Рождение советской военной разведки

(1917-1921 гг.)

 
      Захватив власть в результате октябрьского, 1917 г., переворота большевики столкнулись со многими трудностями, в том числе и с развалом армии. К концу 1917 г. разложение царской армии приняло лавинообразный характер. Солдаты с фронта дезертировали целыми подразделениями, буквально понимая выдвинутый большевиками лозунг «Долой войну!»
      Сначала Ленин и его соратники шли на поводу у населения России, уставшего от кровопролитной войны. Но в то же время они понимали, что для удержания власти им необходимо сохранить в своих руках многие рычаги управления страной и особенно вооруженными силами. Поэтому, реорганизуя руководящие органы старой армии, они оставили в составе преемника военного министерства - Народного комиссариата по военным делам - Главное управление Генерального штаба (ГУГШ). Последний же включал Отдел 2-го генерал-квартирмейстера, являвшийся центральным органом разведки и контрразведки вооруженных сил России. Так что созданная к концу 1918 г. советская военная разведка в полной мере может считаться правопреемницей органов дореволюционной армейской разведки.
      Приступая к рассказу об организации первых структур советской военной разведки, необходимо отметить, что до самого последнего времени практически не было работ, посвященных данной теме. И лишь совсем недавно увидели свет публикации Михаила Алексеевича Алексеева и Валерия Яковлевича Кочика, в которых период создания советской военной разведки получил наконец должное освещение. Поэтому тем, кто заинтересуется этим временем и захочет узнать о нем более подробно, рекомендуем обратиться к публикациям данных авторов.
      После Октябрьской революции сотрудники ГУГШ были поставлены перед выбором: бастовать по примеру служащих других учреждений или продолжать работать, сохранив военный аппарат. Общее собрание служащих ГУГШ, большинство из которых составляли проэсеровски настроенные писари, постановило: «работу продолжать и всем начальникам оставаться на местах». Однако не все начальники этого хотели. Возглавлявший ГУГШ генерал В.В.Марушевский отказался сотрудничать с новой властью. Тогда во главе ГУГШ стал генерал-квартирмейстер Николай Михайлович Потапов, о котором следует сказать несколько слов особо, поскольку в плеяде профессионалов царской разведки, перешедших на сторону большевиков, ему, без сомнения, принадлежит первое место.

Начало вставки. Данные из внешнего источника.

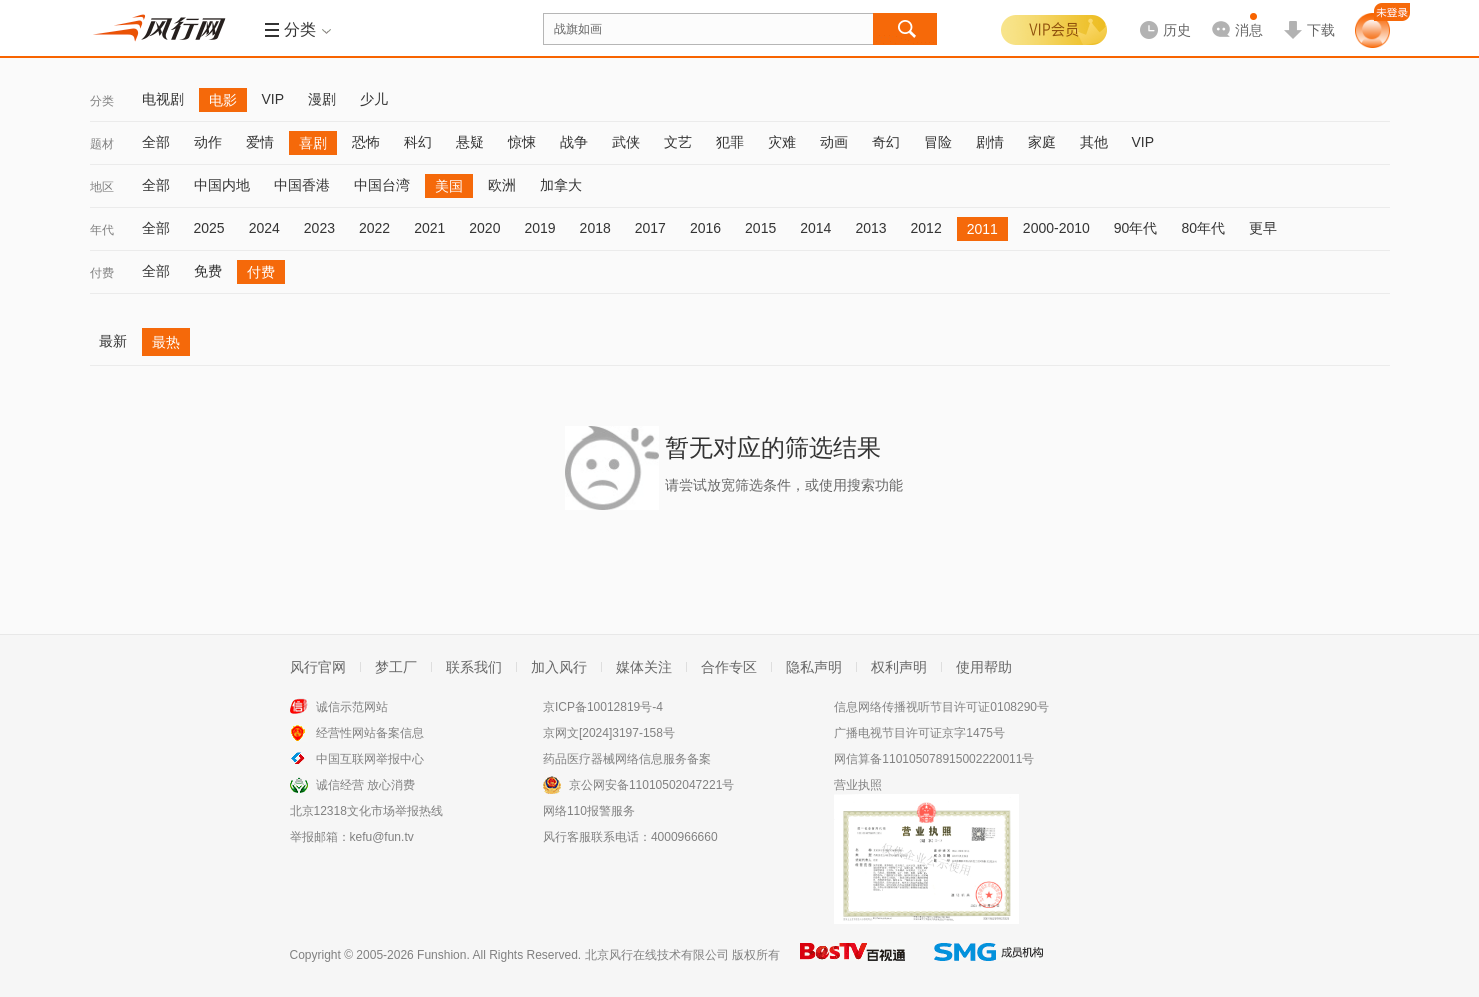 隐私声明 (814, 667)
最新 (113, 341)
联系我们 (474, 667)
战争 (574, 142)
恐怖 (366, 142)
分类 (102, 101)
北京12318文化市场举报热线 (366, 811)
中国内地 (222, 185)
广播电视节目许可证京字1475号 (919, 733)
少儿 (374, 99)
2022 (374, 228)
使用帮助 (984, 667)
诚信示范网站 (352, 707)
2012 (926, 228)
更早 (1263, 228)
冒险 (938, 142)
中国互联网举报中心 (370, 759)
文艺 (678, 142)
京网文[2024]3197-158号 (609, 733)
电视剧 (163, 99)
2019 (539, 228)
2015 (760, 228)
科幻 (418, 142)
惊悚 (522, 142)
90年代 (1136, 228)
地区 (102, 187)
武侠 (626, 142)
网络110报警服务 (589, 811)
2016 (705, 228)
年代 (102, 230)
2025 (209, 228)
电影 (223, 100)
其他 (1094, 142)
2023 (319, 228)
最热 (166, 342)
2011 (982, 229)
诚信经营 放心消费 (365, 785)
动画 (834, 142)
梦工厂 (396, 667)
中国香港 (302, 185)
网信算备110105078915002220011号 (934, 759)
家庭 (1042, 142)
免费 (208, 271)
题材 (102, 144)
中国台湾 (382, 185)
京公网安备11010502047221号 (651, 785)
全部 (156, 142)
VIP (273, 99)
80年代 (1203, 228)
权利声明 (899, 667)
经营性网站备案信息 (370, 733)
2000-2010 (1056, 228)
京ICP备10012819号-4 (603, 707)
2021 (429, 228)
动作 (208, 142)
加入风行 (559, 667)
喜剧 (313, 143)
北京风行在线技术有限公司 (657, 955)
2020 (484, 228)
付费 (102, 273)
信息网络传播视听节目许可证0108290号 (941, 707)
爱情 (260, 142)
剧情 (990, 142)
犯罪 (730, 142)
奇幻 (886, 142)
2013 (870, 228)
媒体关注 (644, 667)
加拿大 (561, 185)
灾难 (782, 142)
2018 (595, 228)
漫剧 (322, 99)
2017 (650, 228)
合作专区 (729, 667)
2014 (815, 228)
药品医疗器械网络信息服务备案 (627, 759)
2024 (264, 228)
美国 (449, 186)
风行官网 (318, 667)
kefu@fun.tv (382, 837)
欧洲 (502, 185)
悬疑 (470, 142) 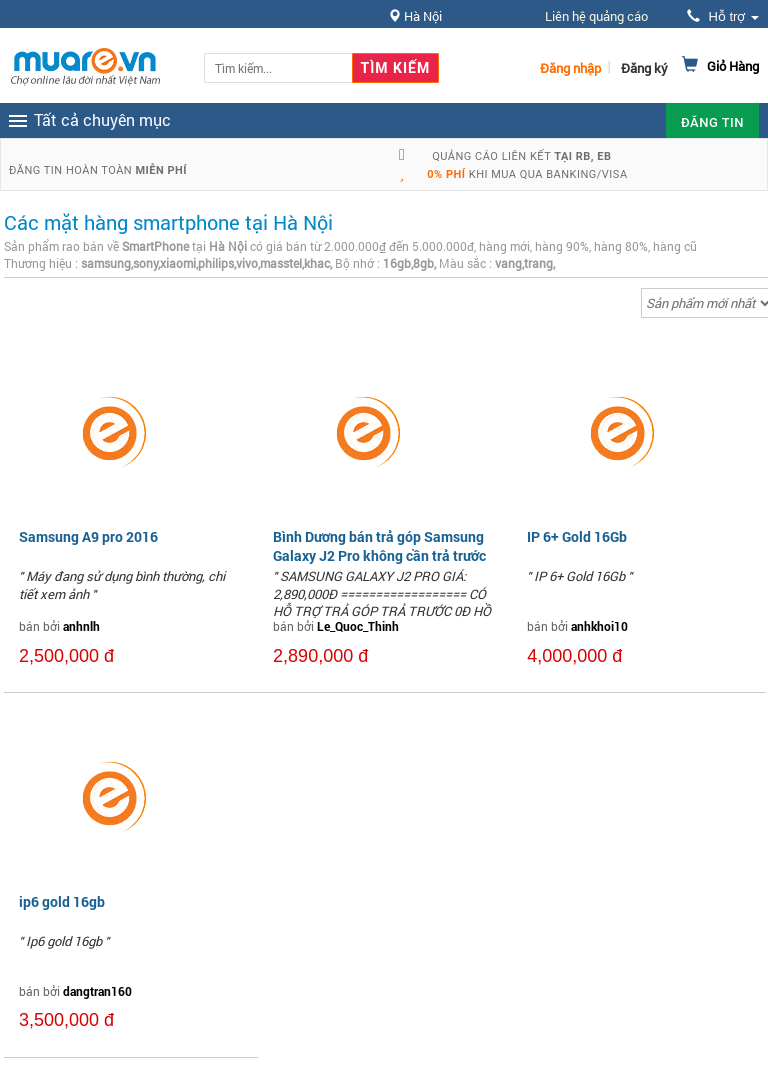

      Николай Михайлович Потапов родился в 1871 г. в Москве в семье чиновника. В 1888 г. он окончил кадетский корпус, в 1891 артиллерийское училище, а в 1897 г. - Академию Генерального штаба. В 1901-1903 гг. он находился в Австро-Венгрии в качестве помощника военного атташе, а затем до 1915 г. был одним из организаторов и главным инструктором черногорской армии. В 1915-1917 гг. Потапов служит в Главном управлении Генерального штаба на должности генерал-квартирмейстера. Опытнейший разведчик царской армии, он пользовался в Генштабе заслуженным авторитетом, и поэтому его решение сотрудничать с Советской властью повлияло и на выбор многих его младших коллег. Правда, по некоторым данным, он уже с июля 1917 г. сотрудничал с Военной организацией Петербургского комитета РСДРП(б), и если это соответствовало действительности, то данное его решение выглядит вполне естественным.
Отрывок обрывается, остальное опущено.